Cessione del fabbricato strumentale in costruzione: regole Iva

La cessione di fabbricato strumentale in corso di costruzione da parte di un soggetto Iva non rientra nell’ambito applicativo di cui all’articolo 10, n. 8-ter, D.P.R. 633/1972, a prescindere dal soggetto acquirente, con conseguente applicazione dell’Iva e delle altre imposte indirette in misura fissa (registro, ipotecarie e catastali).

È quanto si rinviene dalla lettura dello Studio del Notariato n. 181-2017/T che prende le mosse dall’orientamento espresso da alcune sentenze della Cassazione (n. 22757/2016 e n. 22138/2017) in cui si è affermato che la cessione di un fabbricato strumentale in corso di costruzione da parte di un soggetto Iva a favore di un privato consumatore deve scontare, oltre all’Iva, anche le imposte ipotecarie e catastali nella misura del 4% (oltre all’imposta di registro in misura fissa) in quanto non si tratterebbe di un immobile ancora nel circuito produttivo essendo l’acquirente un privato.

In relazione a tale questione, è intervenuto il Notariato con lo Studio n. 181-2017/T (diffuso solo di recente) in cui si critica l’orientamento espresso dalla Suprema Corte evidenziando che l’articolo 10, n. 8-ter, D.P.R. 633/1972 non disciplina la fattispecie della cessione dell’immobile in corso di costruzione, ma si limita ad inquadrare il regime Iva delle cessioni di immobili strumentali successivamente all’ultimazione della costruzione.

Più nel dettaglio, secondo tale disposizione, le cessioni di immobili strumentali poste in essere da soggetti Iva scontano i seguenti regimi Iva:

  • imponibili, se la cessione è effettuata dall’impresa che ha costruito o ristrutturato l’immobile entro cinque anni dall’ultimazione dei lavori;
  • esenti, fatta salva l’opzione per l’imponibilità, se la cessione è posta in essere dall’impresa che ha costruito o ristrutturato l’immobile dopo cinque anni dall’ultimazione dei lavori, ovvero se la cessione è posta in essere da altra impresa (diversa da quella di costruzione o ristrutturazione).

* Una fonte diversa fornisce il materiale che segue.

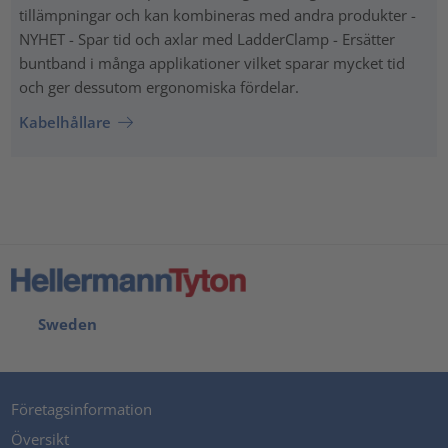
tillämpningar och kan kombineras med andra produkter -
NYHET - Spar tid och axlar med LadderClamp - Ersätter
buntband i många applikationer vilket sparar mycket tid
och ger dessutom ergonomiska fördelar.
Kabelhållare
Sweden
Företagsinformation
Översikt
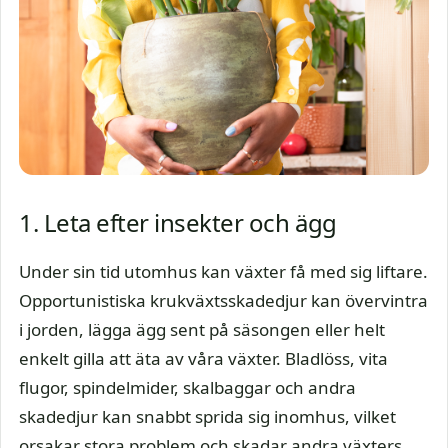
1. Leta efter insekter och ägg
Under sin tid utomhus kan växter få med sig liftare.
Opportunistiska krukväxtsskadedjur kan övervintra
i jorden, lägga ägg sent på säsongen eller helt
enkelt gilla att äta av våra växter. Bladlöss, vita
flugor, spindelmider, skalbaggar och andra
skadedjur kan snabbt sprida sig inomhus, vilket
orsakar stora problem och skadar andra växters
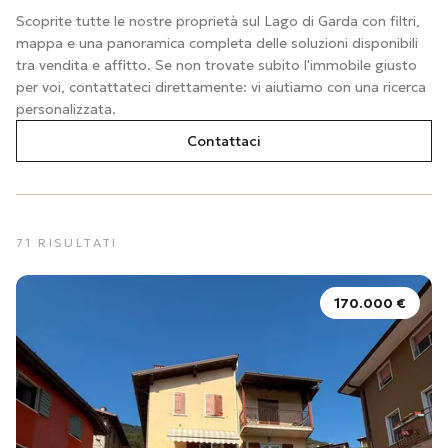
Scoprite tutte le nostre proprietà sul Lago di Garda con filtri,
mappa e una panoramica completa delle soluzioni disponibili
tra vendita e affitto. Se non trovate subito l'immobile giusto
per voi, contattateci direttamente: vi aiutiamo con una ricerca
personalizzata.
Contattaci
71
RISULTATI
170.000 €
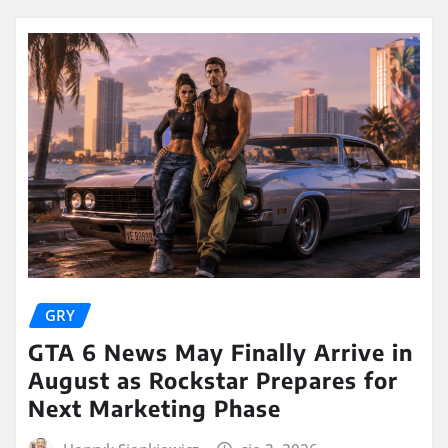
GRY
GTA 6 News May Finally Arrive in
August as Rockstar Prepares for
Next Marketing Phase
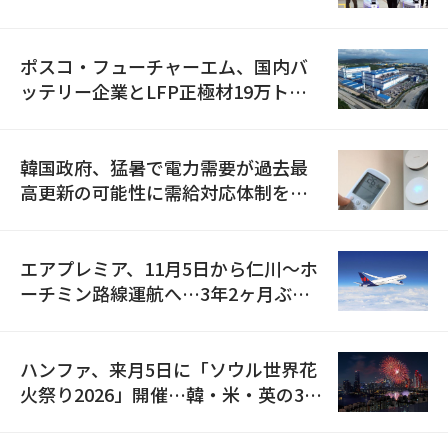
資料を確保
ポスコ・フューチャーエム、国内バ
ッテリー企業とLFP正極材19万トン
の供給契約を締結
韓国政府、猛暑で電力需要が過去最
高更新の可能性に需給対応体制を点
検
エアプレミア、11月5日から仁川〜ホ
ーチミン路線運航へ…3年2ヶ月ぶり
の再開
ハンファ、来月5日に「ソウル世界花
火祭り2026」開催…韓・米・英の3カ
国が参加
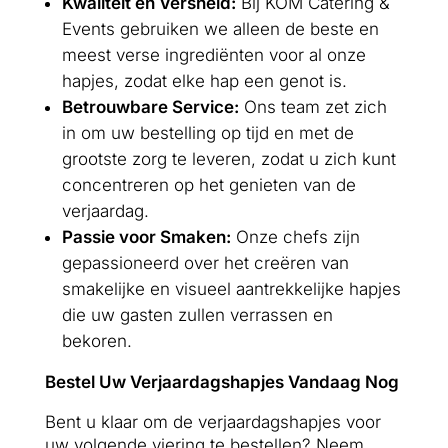
Kwaliteit en Versheid:
Bij KOM Catering &
Events gebruiken we alleen de beste en
meest verse ingrediënten voor al onze
hapjes, zodat elke hap een genot is.
Betrouwbare Service:
Ons team zet zich
in om uw bestelling op tijd en met de
grootste zorg te leveren, zodat u zich kunt
concentreren op het genieten van de
verjaardag.
Passie voor Smaken:
Onze chefs zijn
gepassioneerd over het creëren van
smakelijke en visueel aantrekkelijke hapjes
die uw gasten zullen verrassen en
bekoren.
Bestel Uw Verjaardagshapjes Vandaag Nog
Bent u klaar om de verjaardagshapjes voor
uw volgende viering te bestellen? Neem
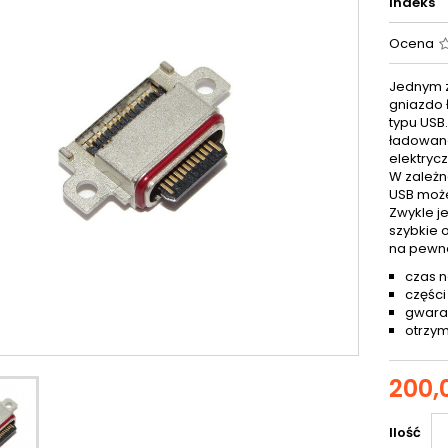
Indeks
Ocena
Jednym z
gniazdo 
typu USB
ładowana
elektryc
W zależn
USB może
Zwykle j
szybkie 
na pewn
czas n
części
gwaran
otrzym
200,0
Ilość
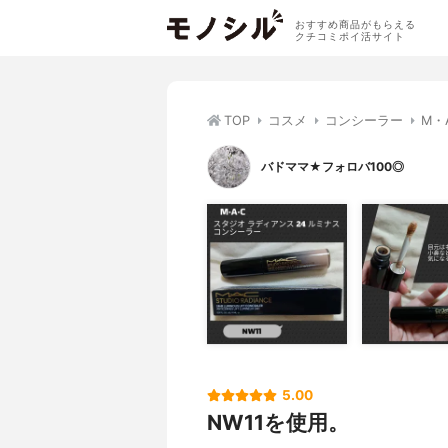
おすすめ商品がもらえる
クチコミポイ活サイト
TOP
コスメ
コンシーラー
M・
バドママ★フォロバ100◎
5.00
NW11を使用。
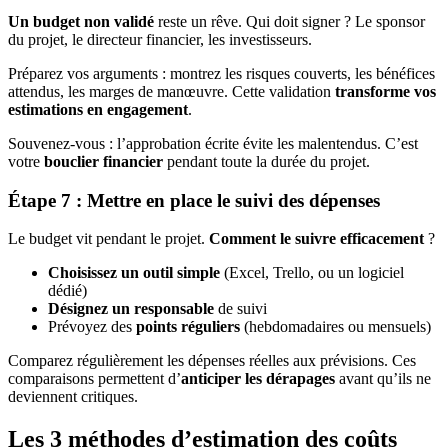
Un budget non validé
reste un rêve. Qui doit signer ? Le sponsor
du projet, le directeur financier, les investisseurs.
Préparez vos arguments : montrez les risques couverts, les bénéfices
attendus, les marges de manœuvre. Cette validation
transforme vos
estimations en engagement
.
Souvenez-vous : l’approbation écrite évite les malentendus. C’est
votre
bouclier financier
pendant toute la durée du projet.
Étape 7 : Mettre en place le suivi des dépenses
Le budget vit pendant le projet.
Comment le suivre efficacement
?
Choisissez un outil simple
(Excel, Trello, ou un logiciel
dédié)
Désignez un responsable
de suivi
Prévoyez des
points réguliers
(hebdomadaires ou mensuels)
Comparez régulièrement les dépenses réelles aux prévisions. Ces
comparaisons permettent d’
anticiper les dérapages
avant qu’ils ne
deviennent critiques.
Les 3 méthodes d’estimation des coûts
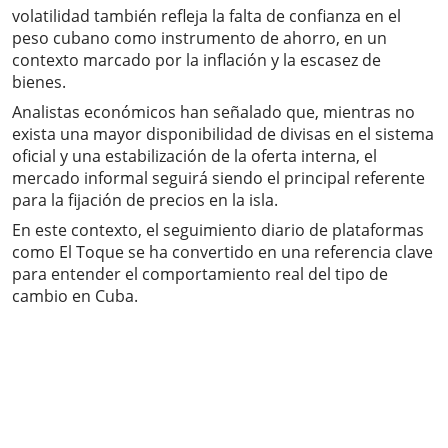
volatilidad también refleja la falta de confianza en el
peso cubano como instrumento de ahorro, en un
contexto marcado por la inflación y la escasez de
bienes.
Analistas económicos han señalado que, mientras no
exista una mayor disponibilidad de divisas en el sistema
oficial y una estabilización de la oferta interna, el
mercado informal seguirá siendo el principal referente
para la fijación de precios en la isla.
En este contexto, el seguimiento diario de plataformas
como El Toque se ha convertido en una referencia clave
para entender el comportamiento real del tipo de
cambio en Cuba.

In presenza di Iva applicata per opzione, con cessionario soggetto Iva, l’imposta è applicata con il sistema dell’inversione contabile ai sensi dell’articolo 17, comma 6, lett. a-bis), D.P.R. 633/1972.

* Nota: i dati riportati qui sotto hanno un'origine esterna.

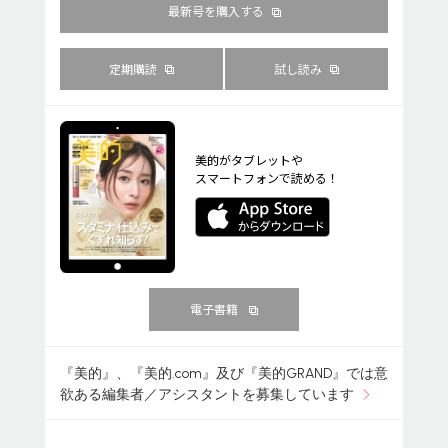
最新号を購入する
定期購読
試し読み
美的がタブレットや
スマートフォンで読める！
電子書籍
『美的』、『美的.com』及び『美的GRAND』では意
欲ある編集者／アシスタントを募集しています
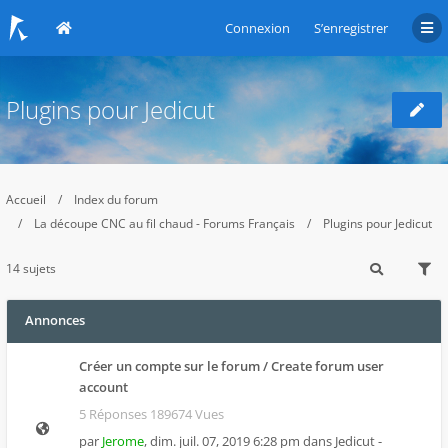
Connexion
S’enregistrer
Plugins pour Jedicut
Accueil
Index du forum
La découpe CNC au fil chaud - Forums Français
Plugins pour Jedicut
14 sujets
Annonces
Créer un compte sur le forum / Create forum user
account
5 Réponses 189674 Vues
par
Jerome
,
dim. juil. 07, 2019 6:28 pm
dans
Jedicut -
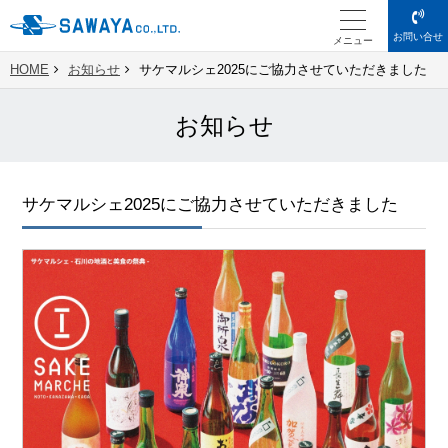
お問い合せ
メニュー
HOME
お知らせ
サケマルシェ2025にご協力させていただきました
お知らせ
サケマルシェ2025にご協力させていただきました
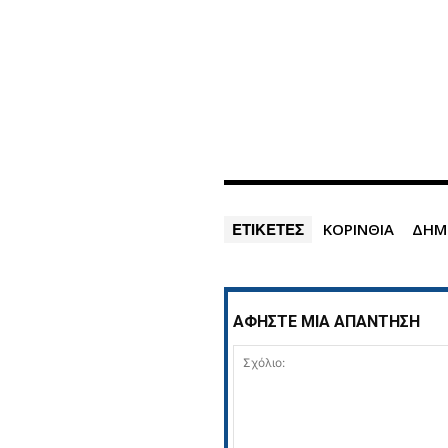
ΕΤΙΚΕΤΕΣ
ΚΟΡΙΝΘΙΑ
ΔΗΜ
ΑΦΗΣΤΕ ΜΙΑ ΑΠΑΝΤΗΣΗ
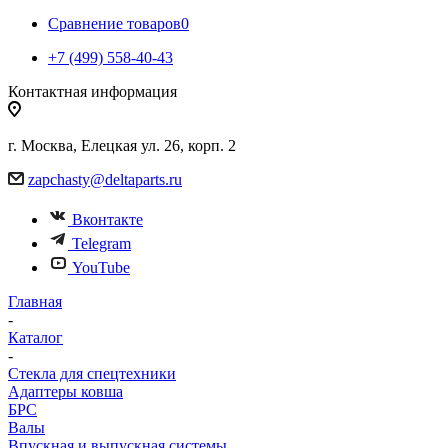
Сравнение товаров
0
+7 (499) 558-40-43
Контактная информация
г. Москва, Елецкая ул. 26, корп. 2
zapchasty@deltaparts.ru
Вконтакте
Telegram
YouTube
Главная
-
Каталог
-
Стекла для спецтехники
Адаптеры ковша
БРС
Валы
Впускная и выпускная системы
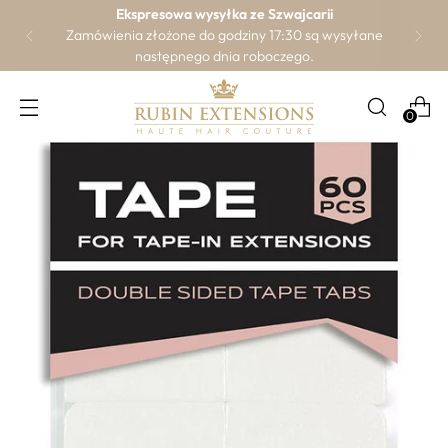
Warstwy łusek włosów są wyczuwalne pod
palcami – to wyraźny
znak czystości i wyjątkowej
jakości
tych włosów.
0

In ogni caso, e quindi a prescindere dal regime Iva applicato (imponibile o esente), sulle cessioni di immobili strumentali rientranti nell’ambito dell’articolo 10, n. 8-ter sono applicate le imposte ipotecarie e catastali nella misura complessiva del 4%.

Come detto, le disposizioni illustrate si preoccupano di disciplinare il trattamento Iva delle cessioni di immobili successivamente all’ultimazione dei lavori di costruzione o ristrutturazione, ma nulla dicono in merito all’eventuale trasferimento dell’immobile strumentale in corso di costruzione.

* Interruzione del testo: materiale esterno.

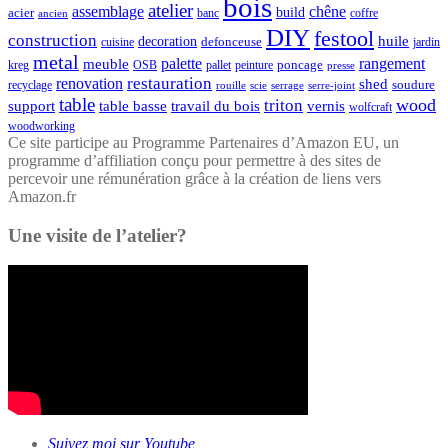
bois
atelier
assemblage
chêne
acier
build
banc
coffre
ancien
DIY
festool
construction
huile
decoration
defonceuse
cuisine
jardin
metal
palette
rangement
meuble
poncage
kreg
pallet
OSB
peinture
presse
restauration
renovation
shed
soudure
recyclage
rouille
scie
serrage
serre-joint
table
wood
triton
support
table basse
travail du bois
vernis
wolfcraft
woodworking
Ce site participe au Programme Partenaires d’Amazon EU, un
programme d’affiliation conçu pour permettre à des sites de
percevoir une rémunération grâce à la création de liens vers
Amazon.fr
Une visite de l’atelier?
Suivez moi sur Youtube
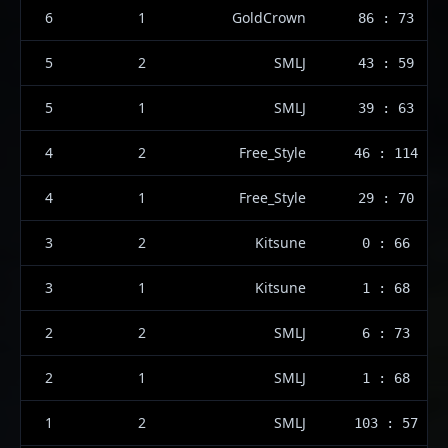
6
1
GoldCrown
86 : 73
5
2
SMLJ
43 : 59
5
1
SMLJ
39 : 63
4
2
Free_Style
46 : 114
4
1
Free_Style
29 : 70
3
2
Kitsune
0 : 66
3
1
Kitsune
1 : 68
2
2
SMLJ
6 : 73
2
1
SMLJ
1 : 68
1
2
SMLJ
103 : 57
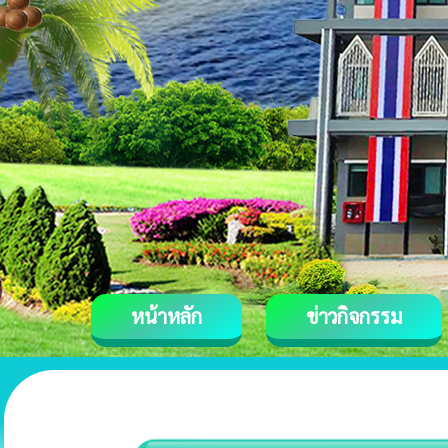
หน้าหลัก
ข่าวกิจกรรม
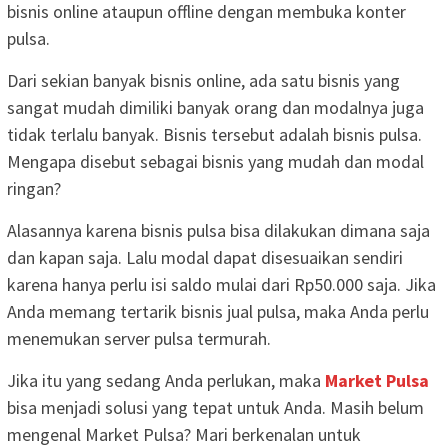
bisnis online ataupun offline dengan membuka konter
pulsa.
Dari sekian banyak bisnis online, ada satu bisnis yang
sangat mudah dimiliki banyak orang dan modalnya juga
tidak terlalu banyak. Bisnis tersebut adalah bisnis pulsa.
Mengapa disebut sebagai bisnis yang mudah dan modal
ringan?
Alasannya karena bisnis pulsa bisa dilakukan dimana saja
dan kapan saja. Lalu modal dapat disesuaikan sendiri
karena hanya perlu isi saldo mulai dari Rp50.000 saja. Jika
Anda memang tertarik bisnis jual pulsa, maka Anda perlu
menemukan server pulsa termurah.
Jika itu yang sedang Anda perlukan, maka
Market Pulsa
bisa menjadi solusi yang tepat untuk Anda. Masih belum
mengenal Market Pulsa? Mari berkenalan untuk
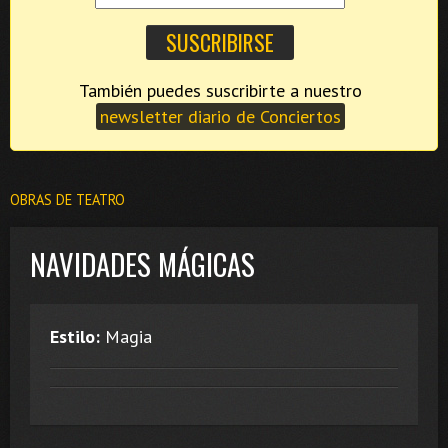
También puedes suscribirte a nuestro
newsletter diario de Conciertos
OBRAS DE TEATRO
NAVIDADES MÁGICAS
Estilo:
Magia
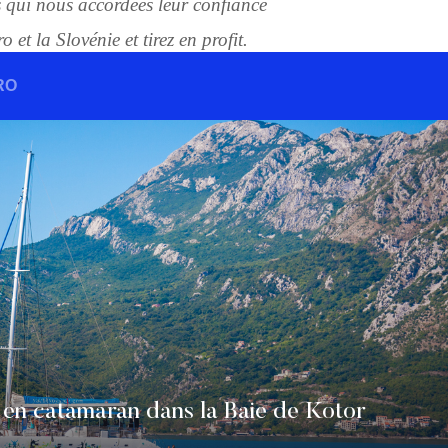
s qui nous accordées leur confiance
 et la Slovénie et tirez en profit.
RO
 en catamaran dans la Baie de Kotor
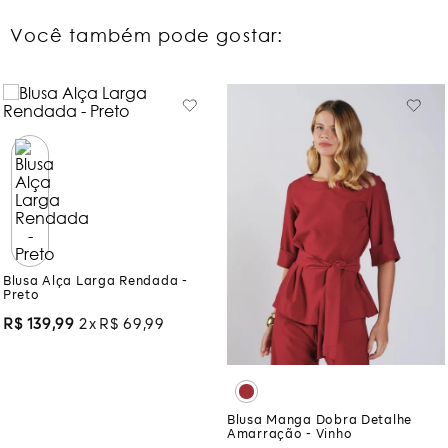
Você também pode gostar:
Blusa Alça Larga Rendada -
Preto
R$
139
,
99
2
R$
69
,
99
Blusa Manga Dobra Detalhe
Amarração - Vinho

Sul punto, con la circolare 12/E/2007, l’Agenzia delle entrate ha chiarito che l’immobile deve considerarsi ultimato quando risulta idoneo ad espletare le sue funzioni (e quindi con la data in cui il direttore dei lavori deposita il certificato di fine lavori), con la conseguenza che la cessione del bene intervenuta prima di tale momento deve considerarsi soggetta alle regole ordinarie.

In aderenza a tale indicazione, il Notariato ritiene quindi che la cessione del fabbricato strumentale in corso di costruzione debba essere assoggettata ad Iva nei modi ordinari e, in virtù del principio di alternatività Iva-registro, alle altre imposte indirette in misura fissa.

Tale conclusione, secondo il Notariato, non può cambiare in relazione al soggetto acquirente il fabbricato (privato o soggetto Iva), poiché la norma deve considerarsi di carattere oggettivo avendo riguardo alla circostanza che l’immobile oggetto di trasferimento sia ceduto successivamente al suo completamento o prima di tale momento. È irrilevante la natura del soggetto che acquista il fabbricato.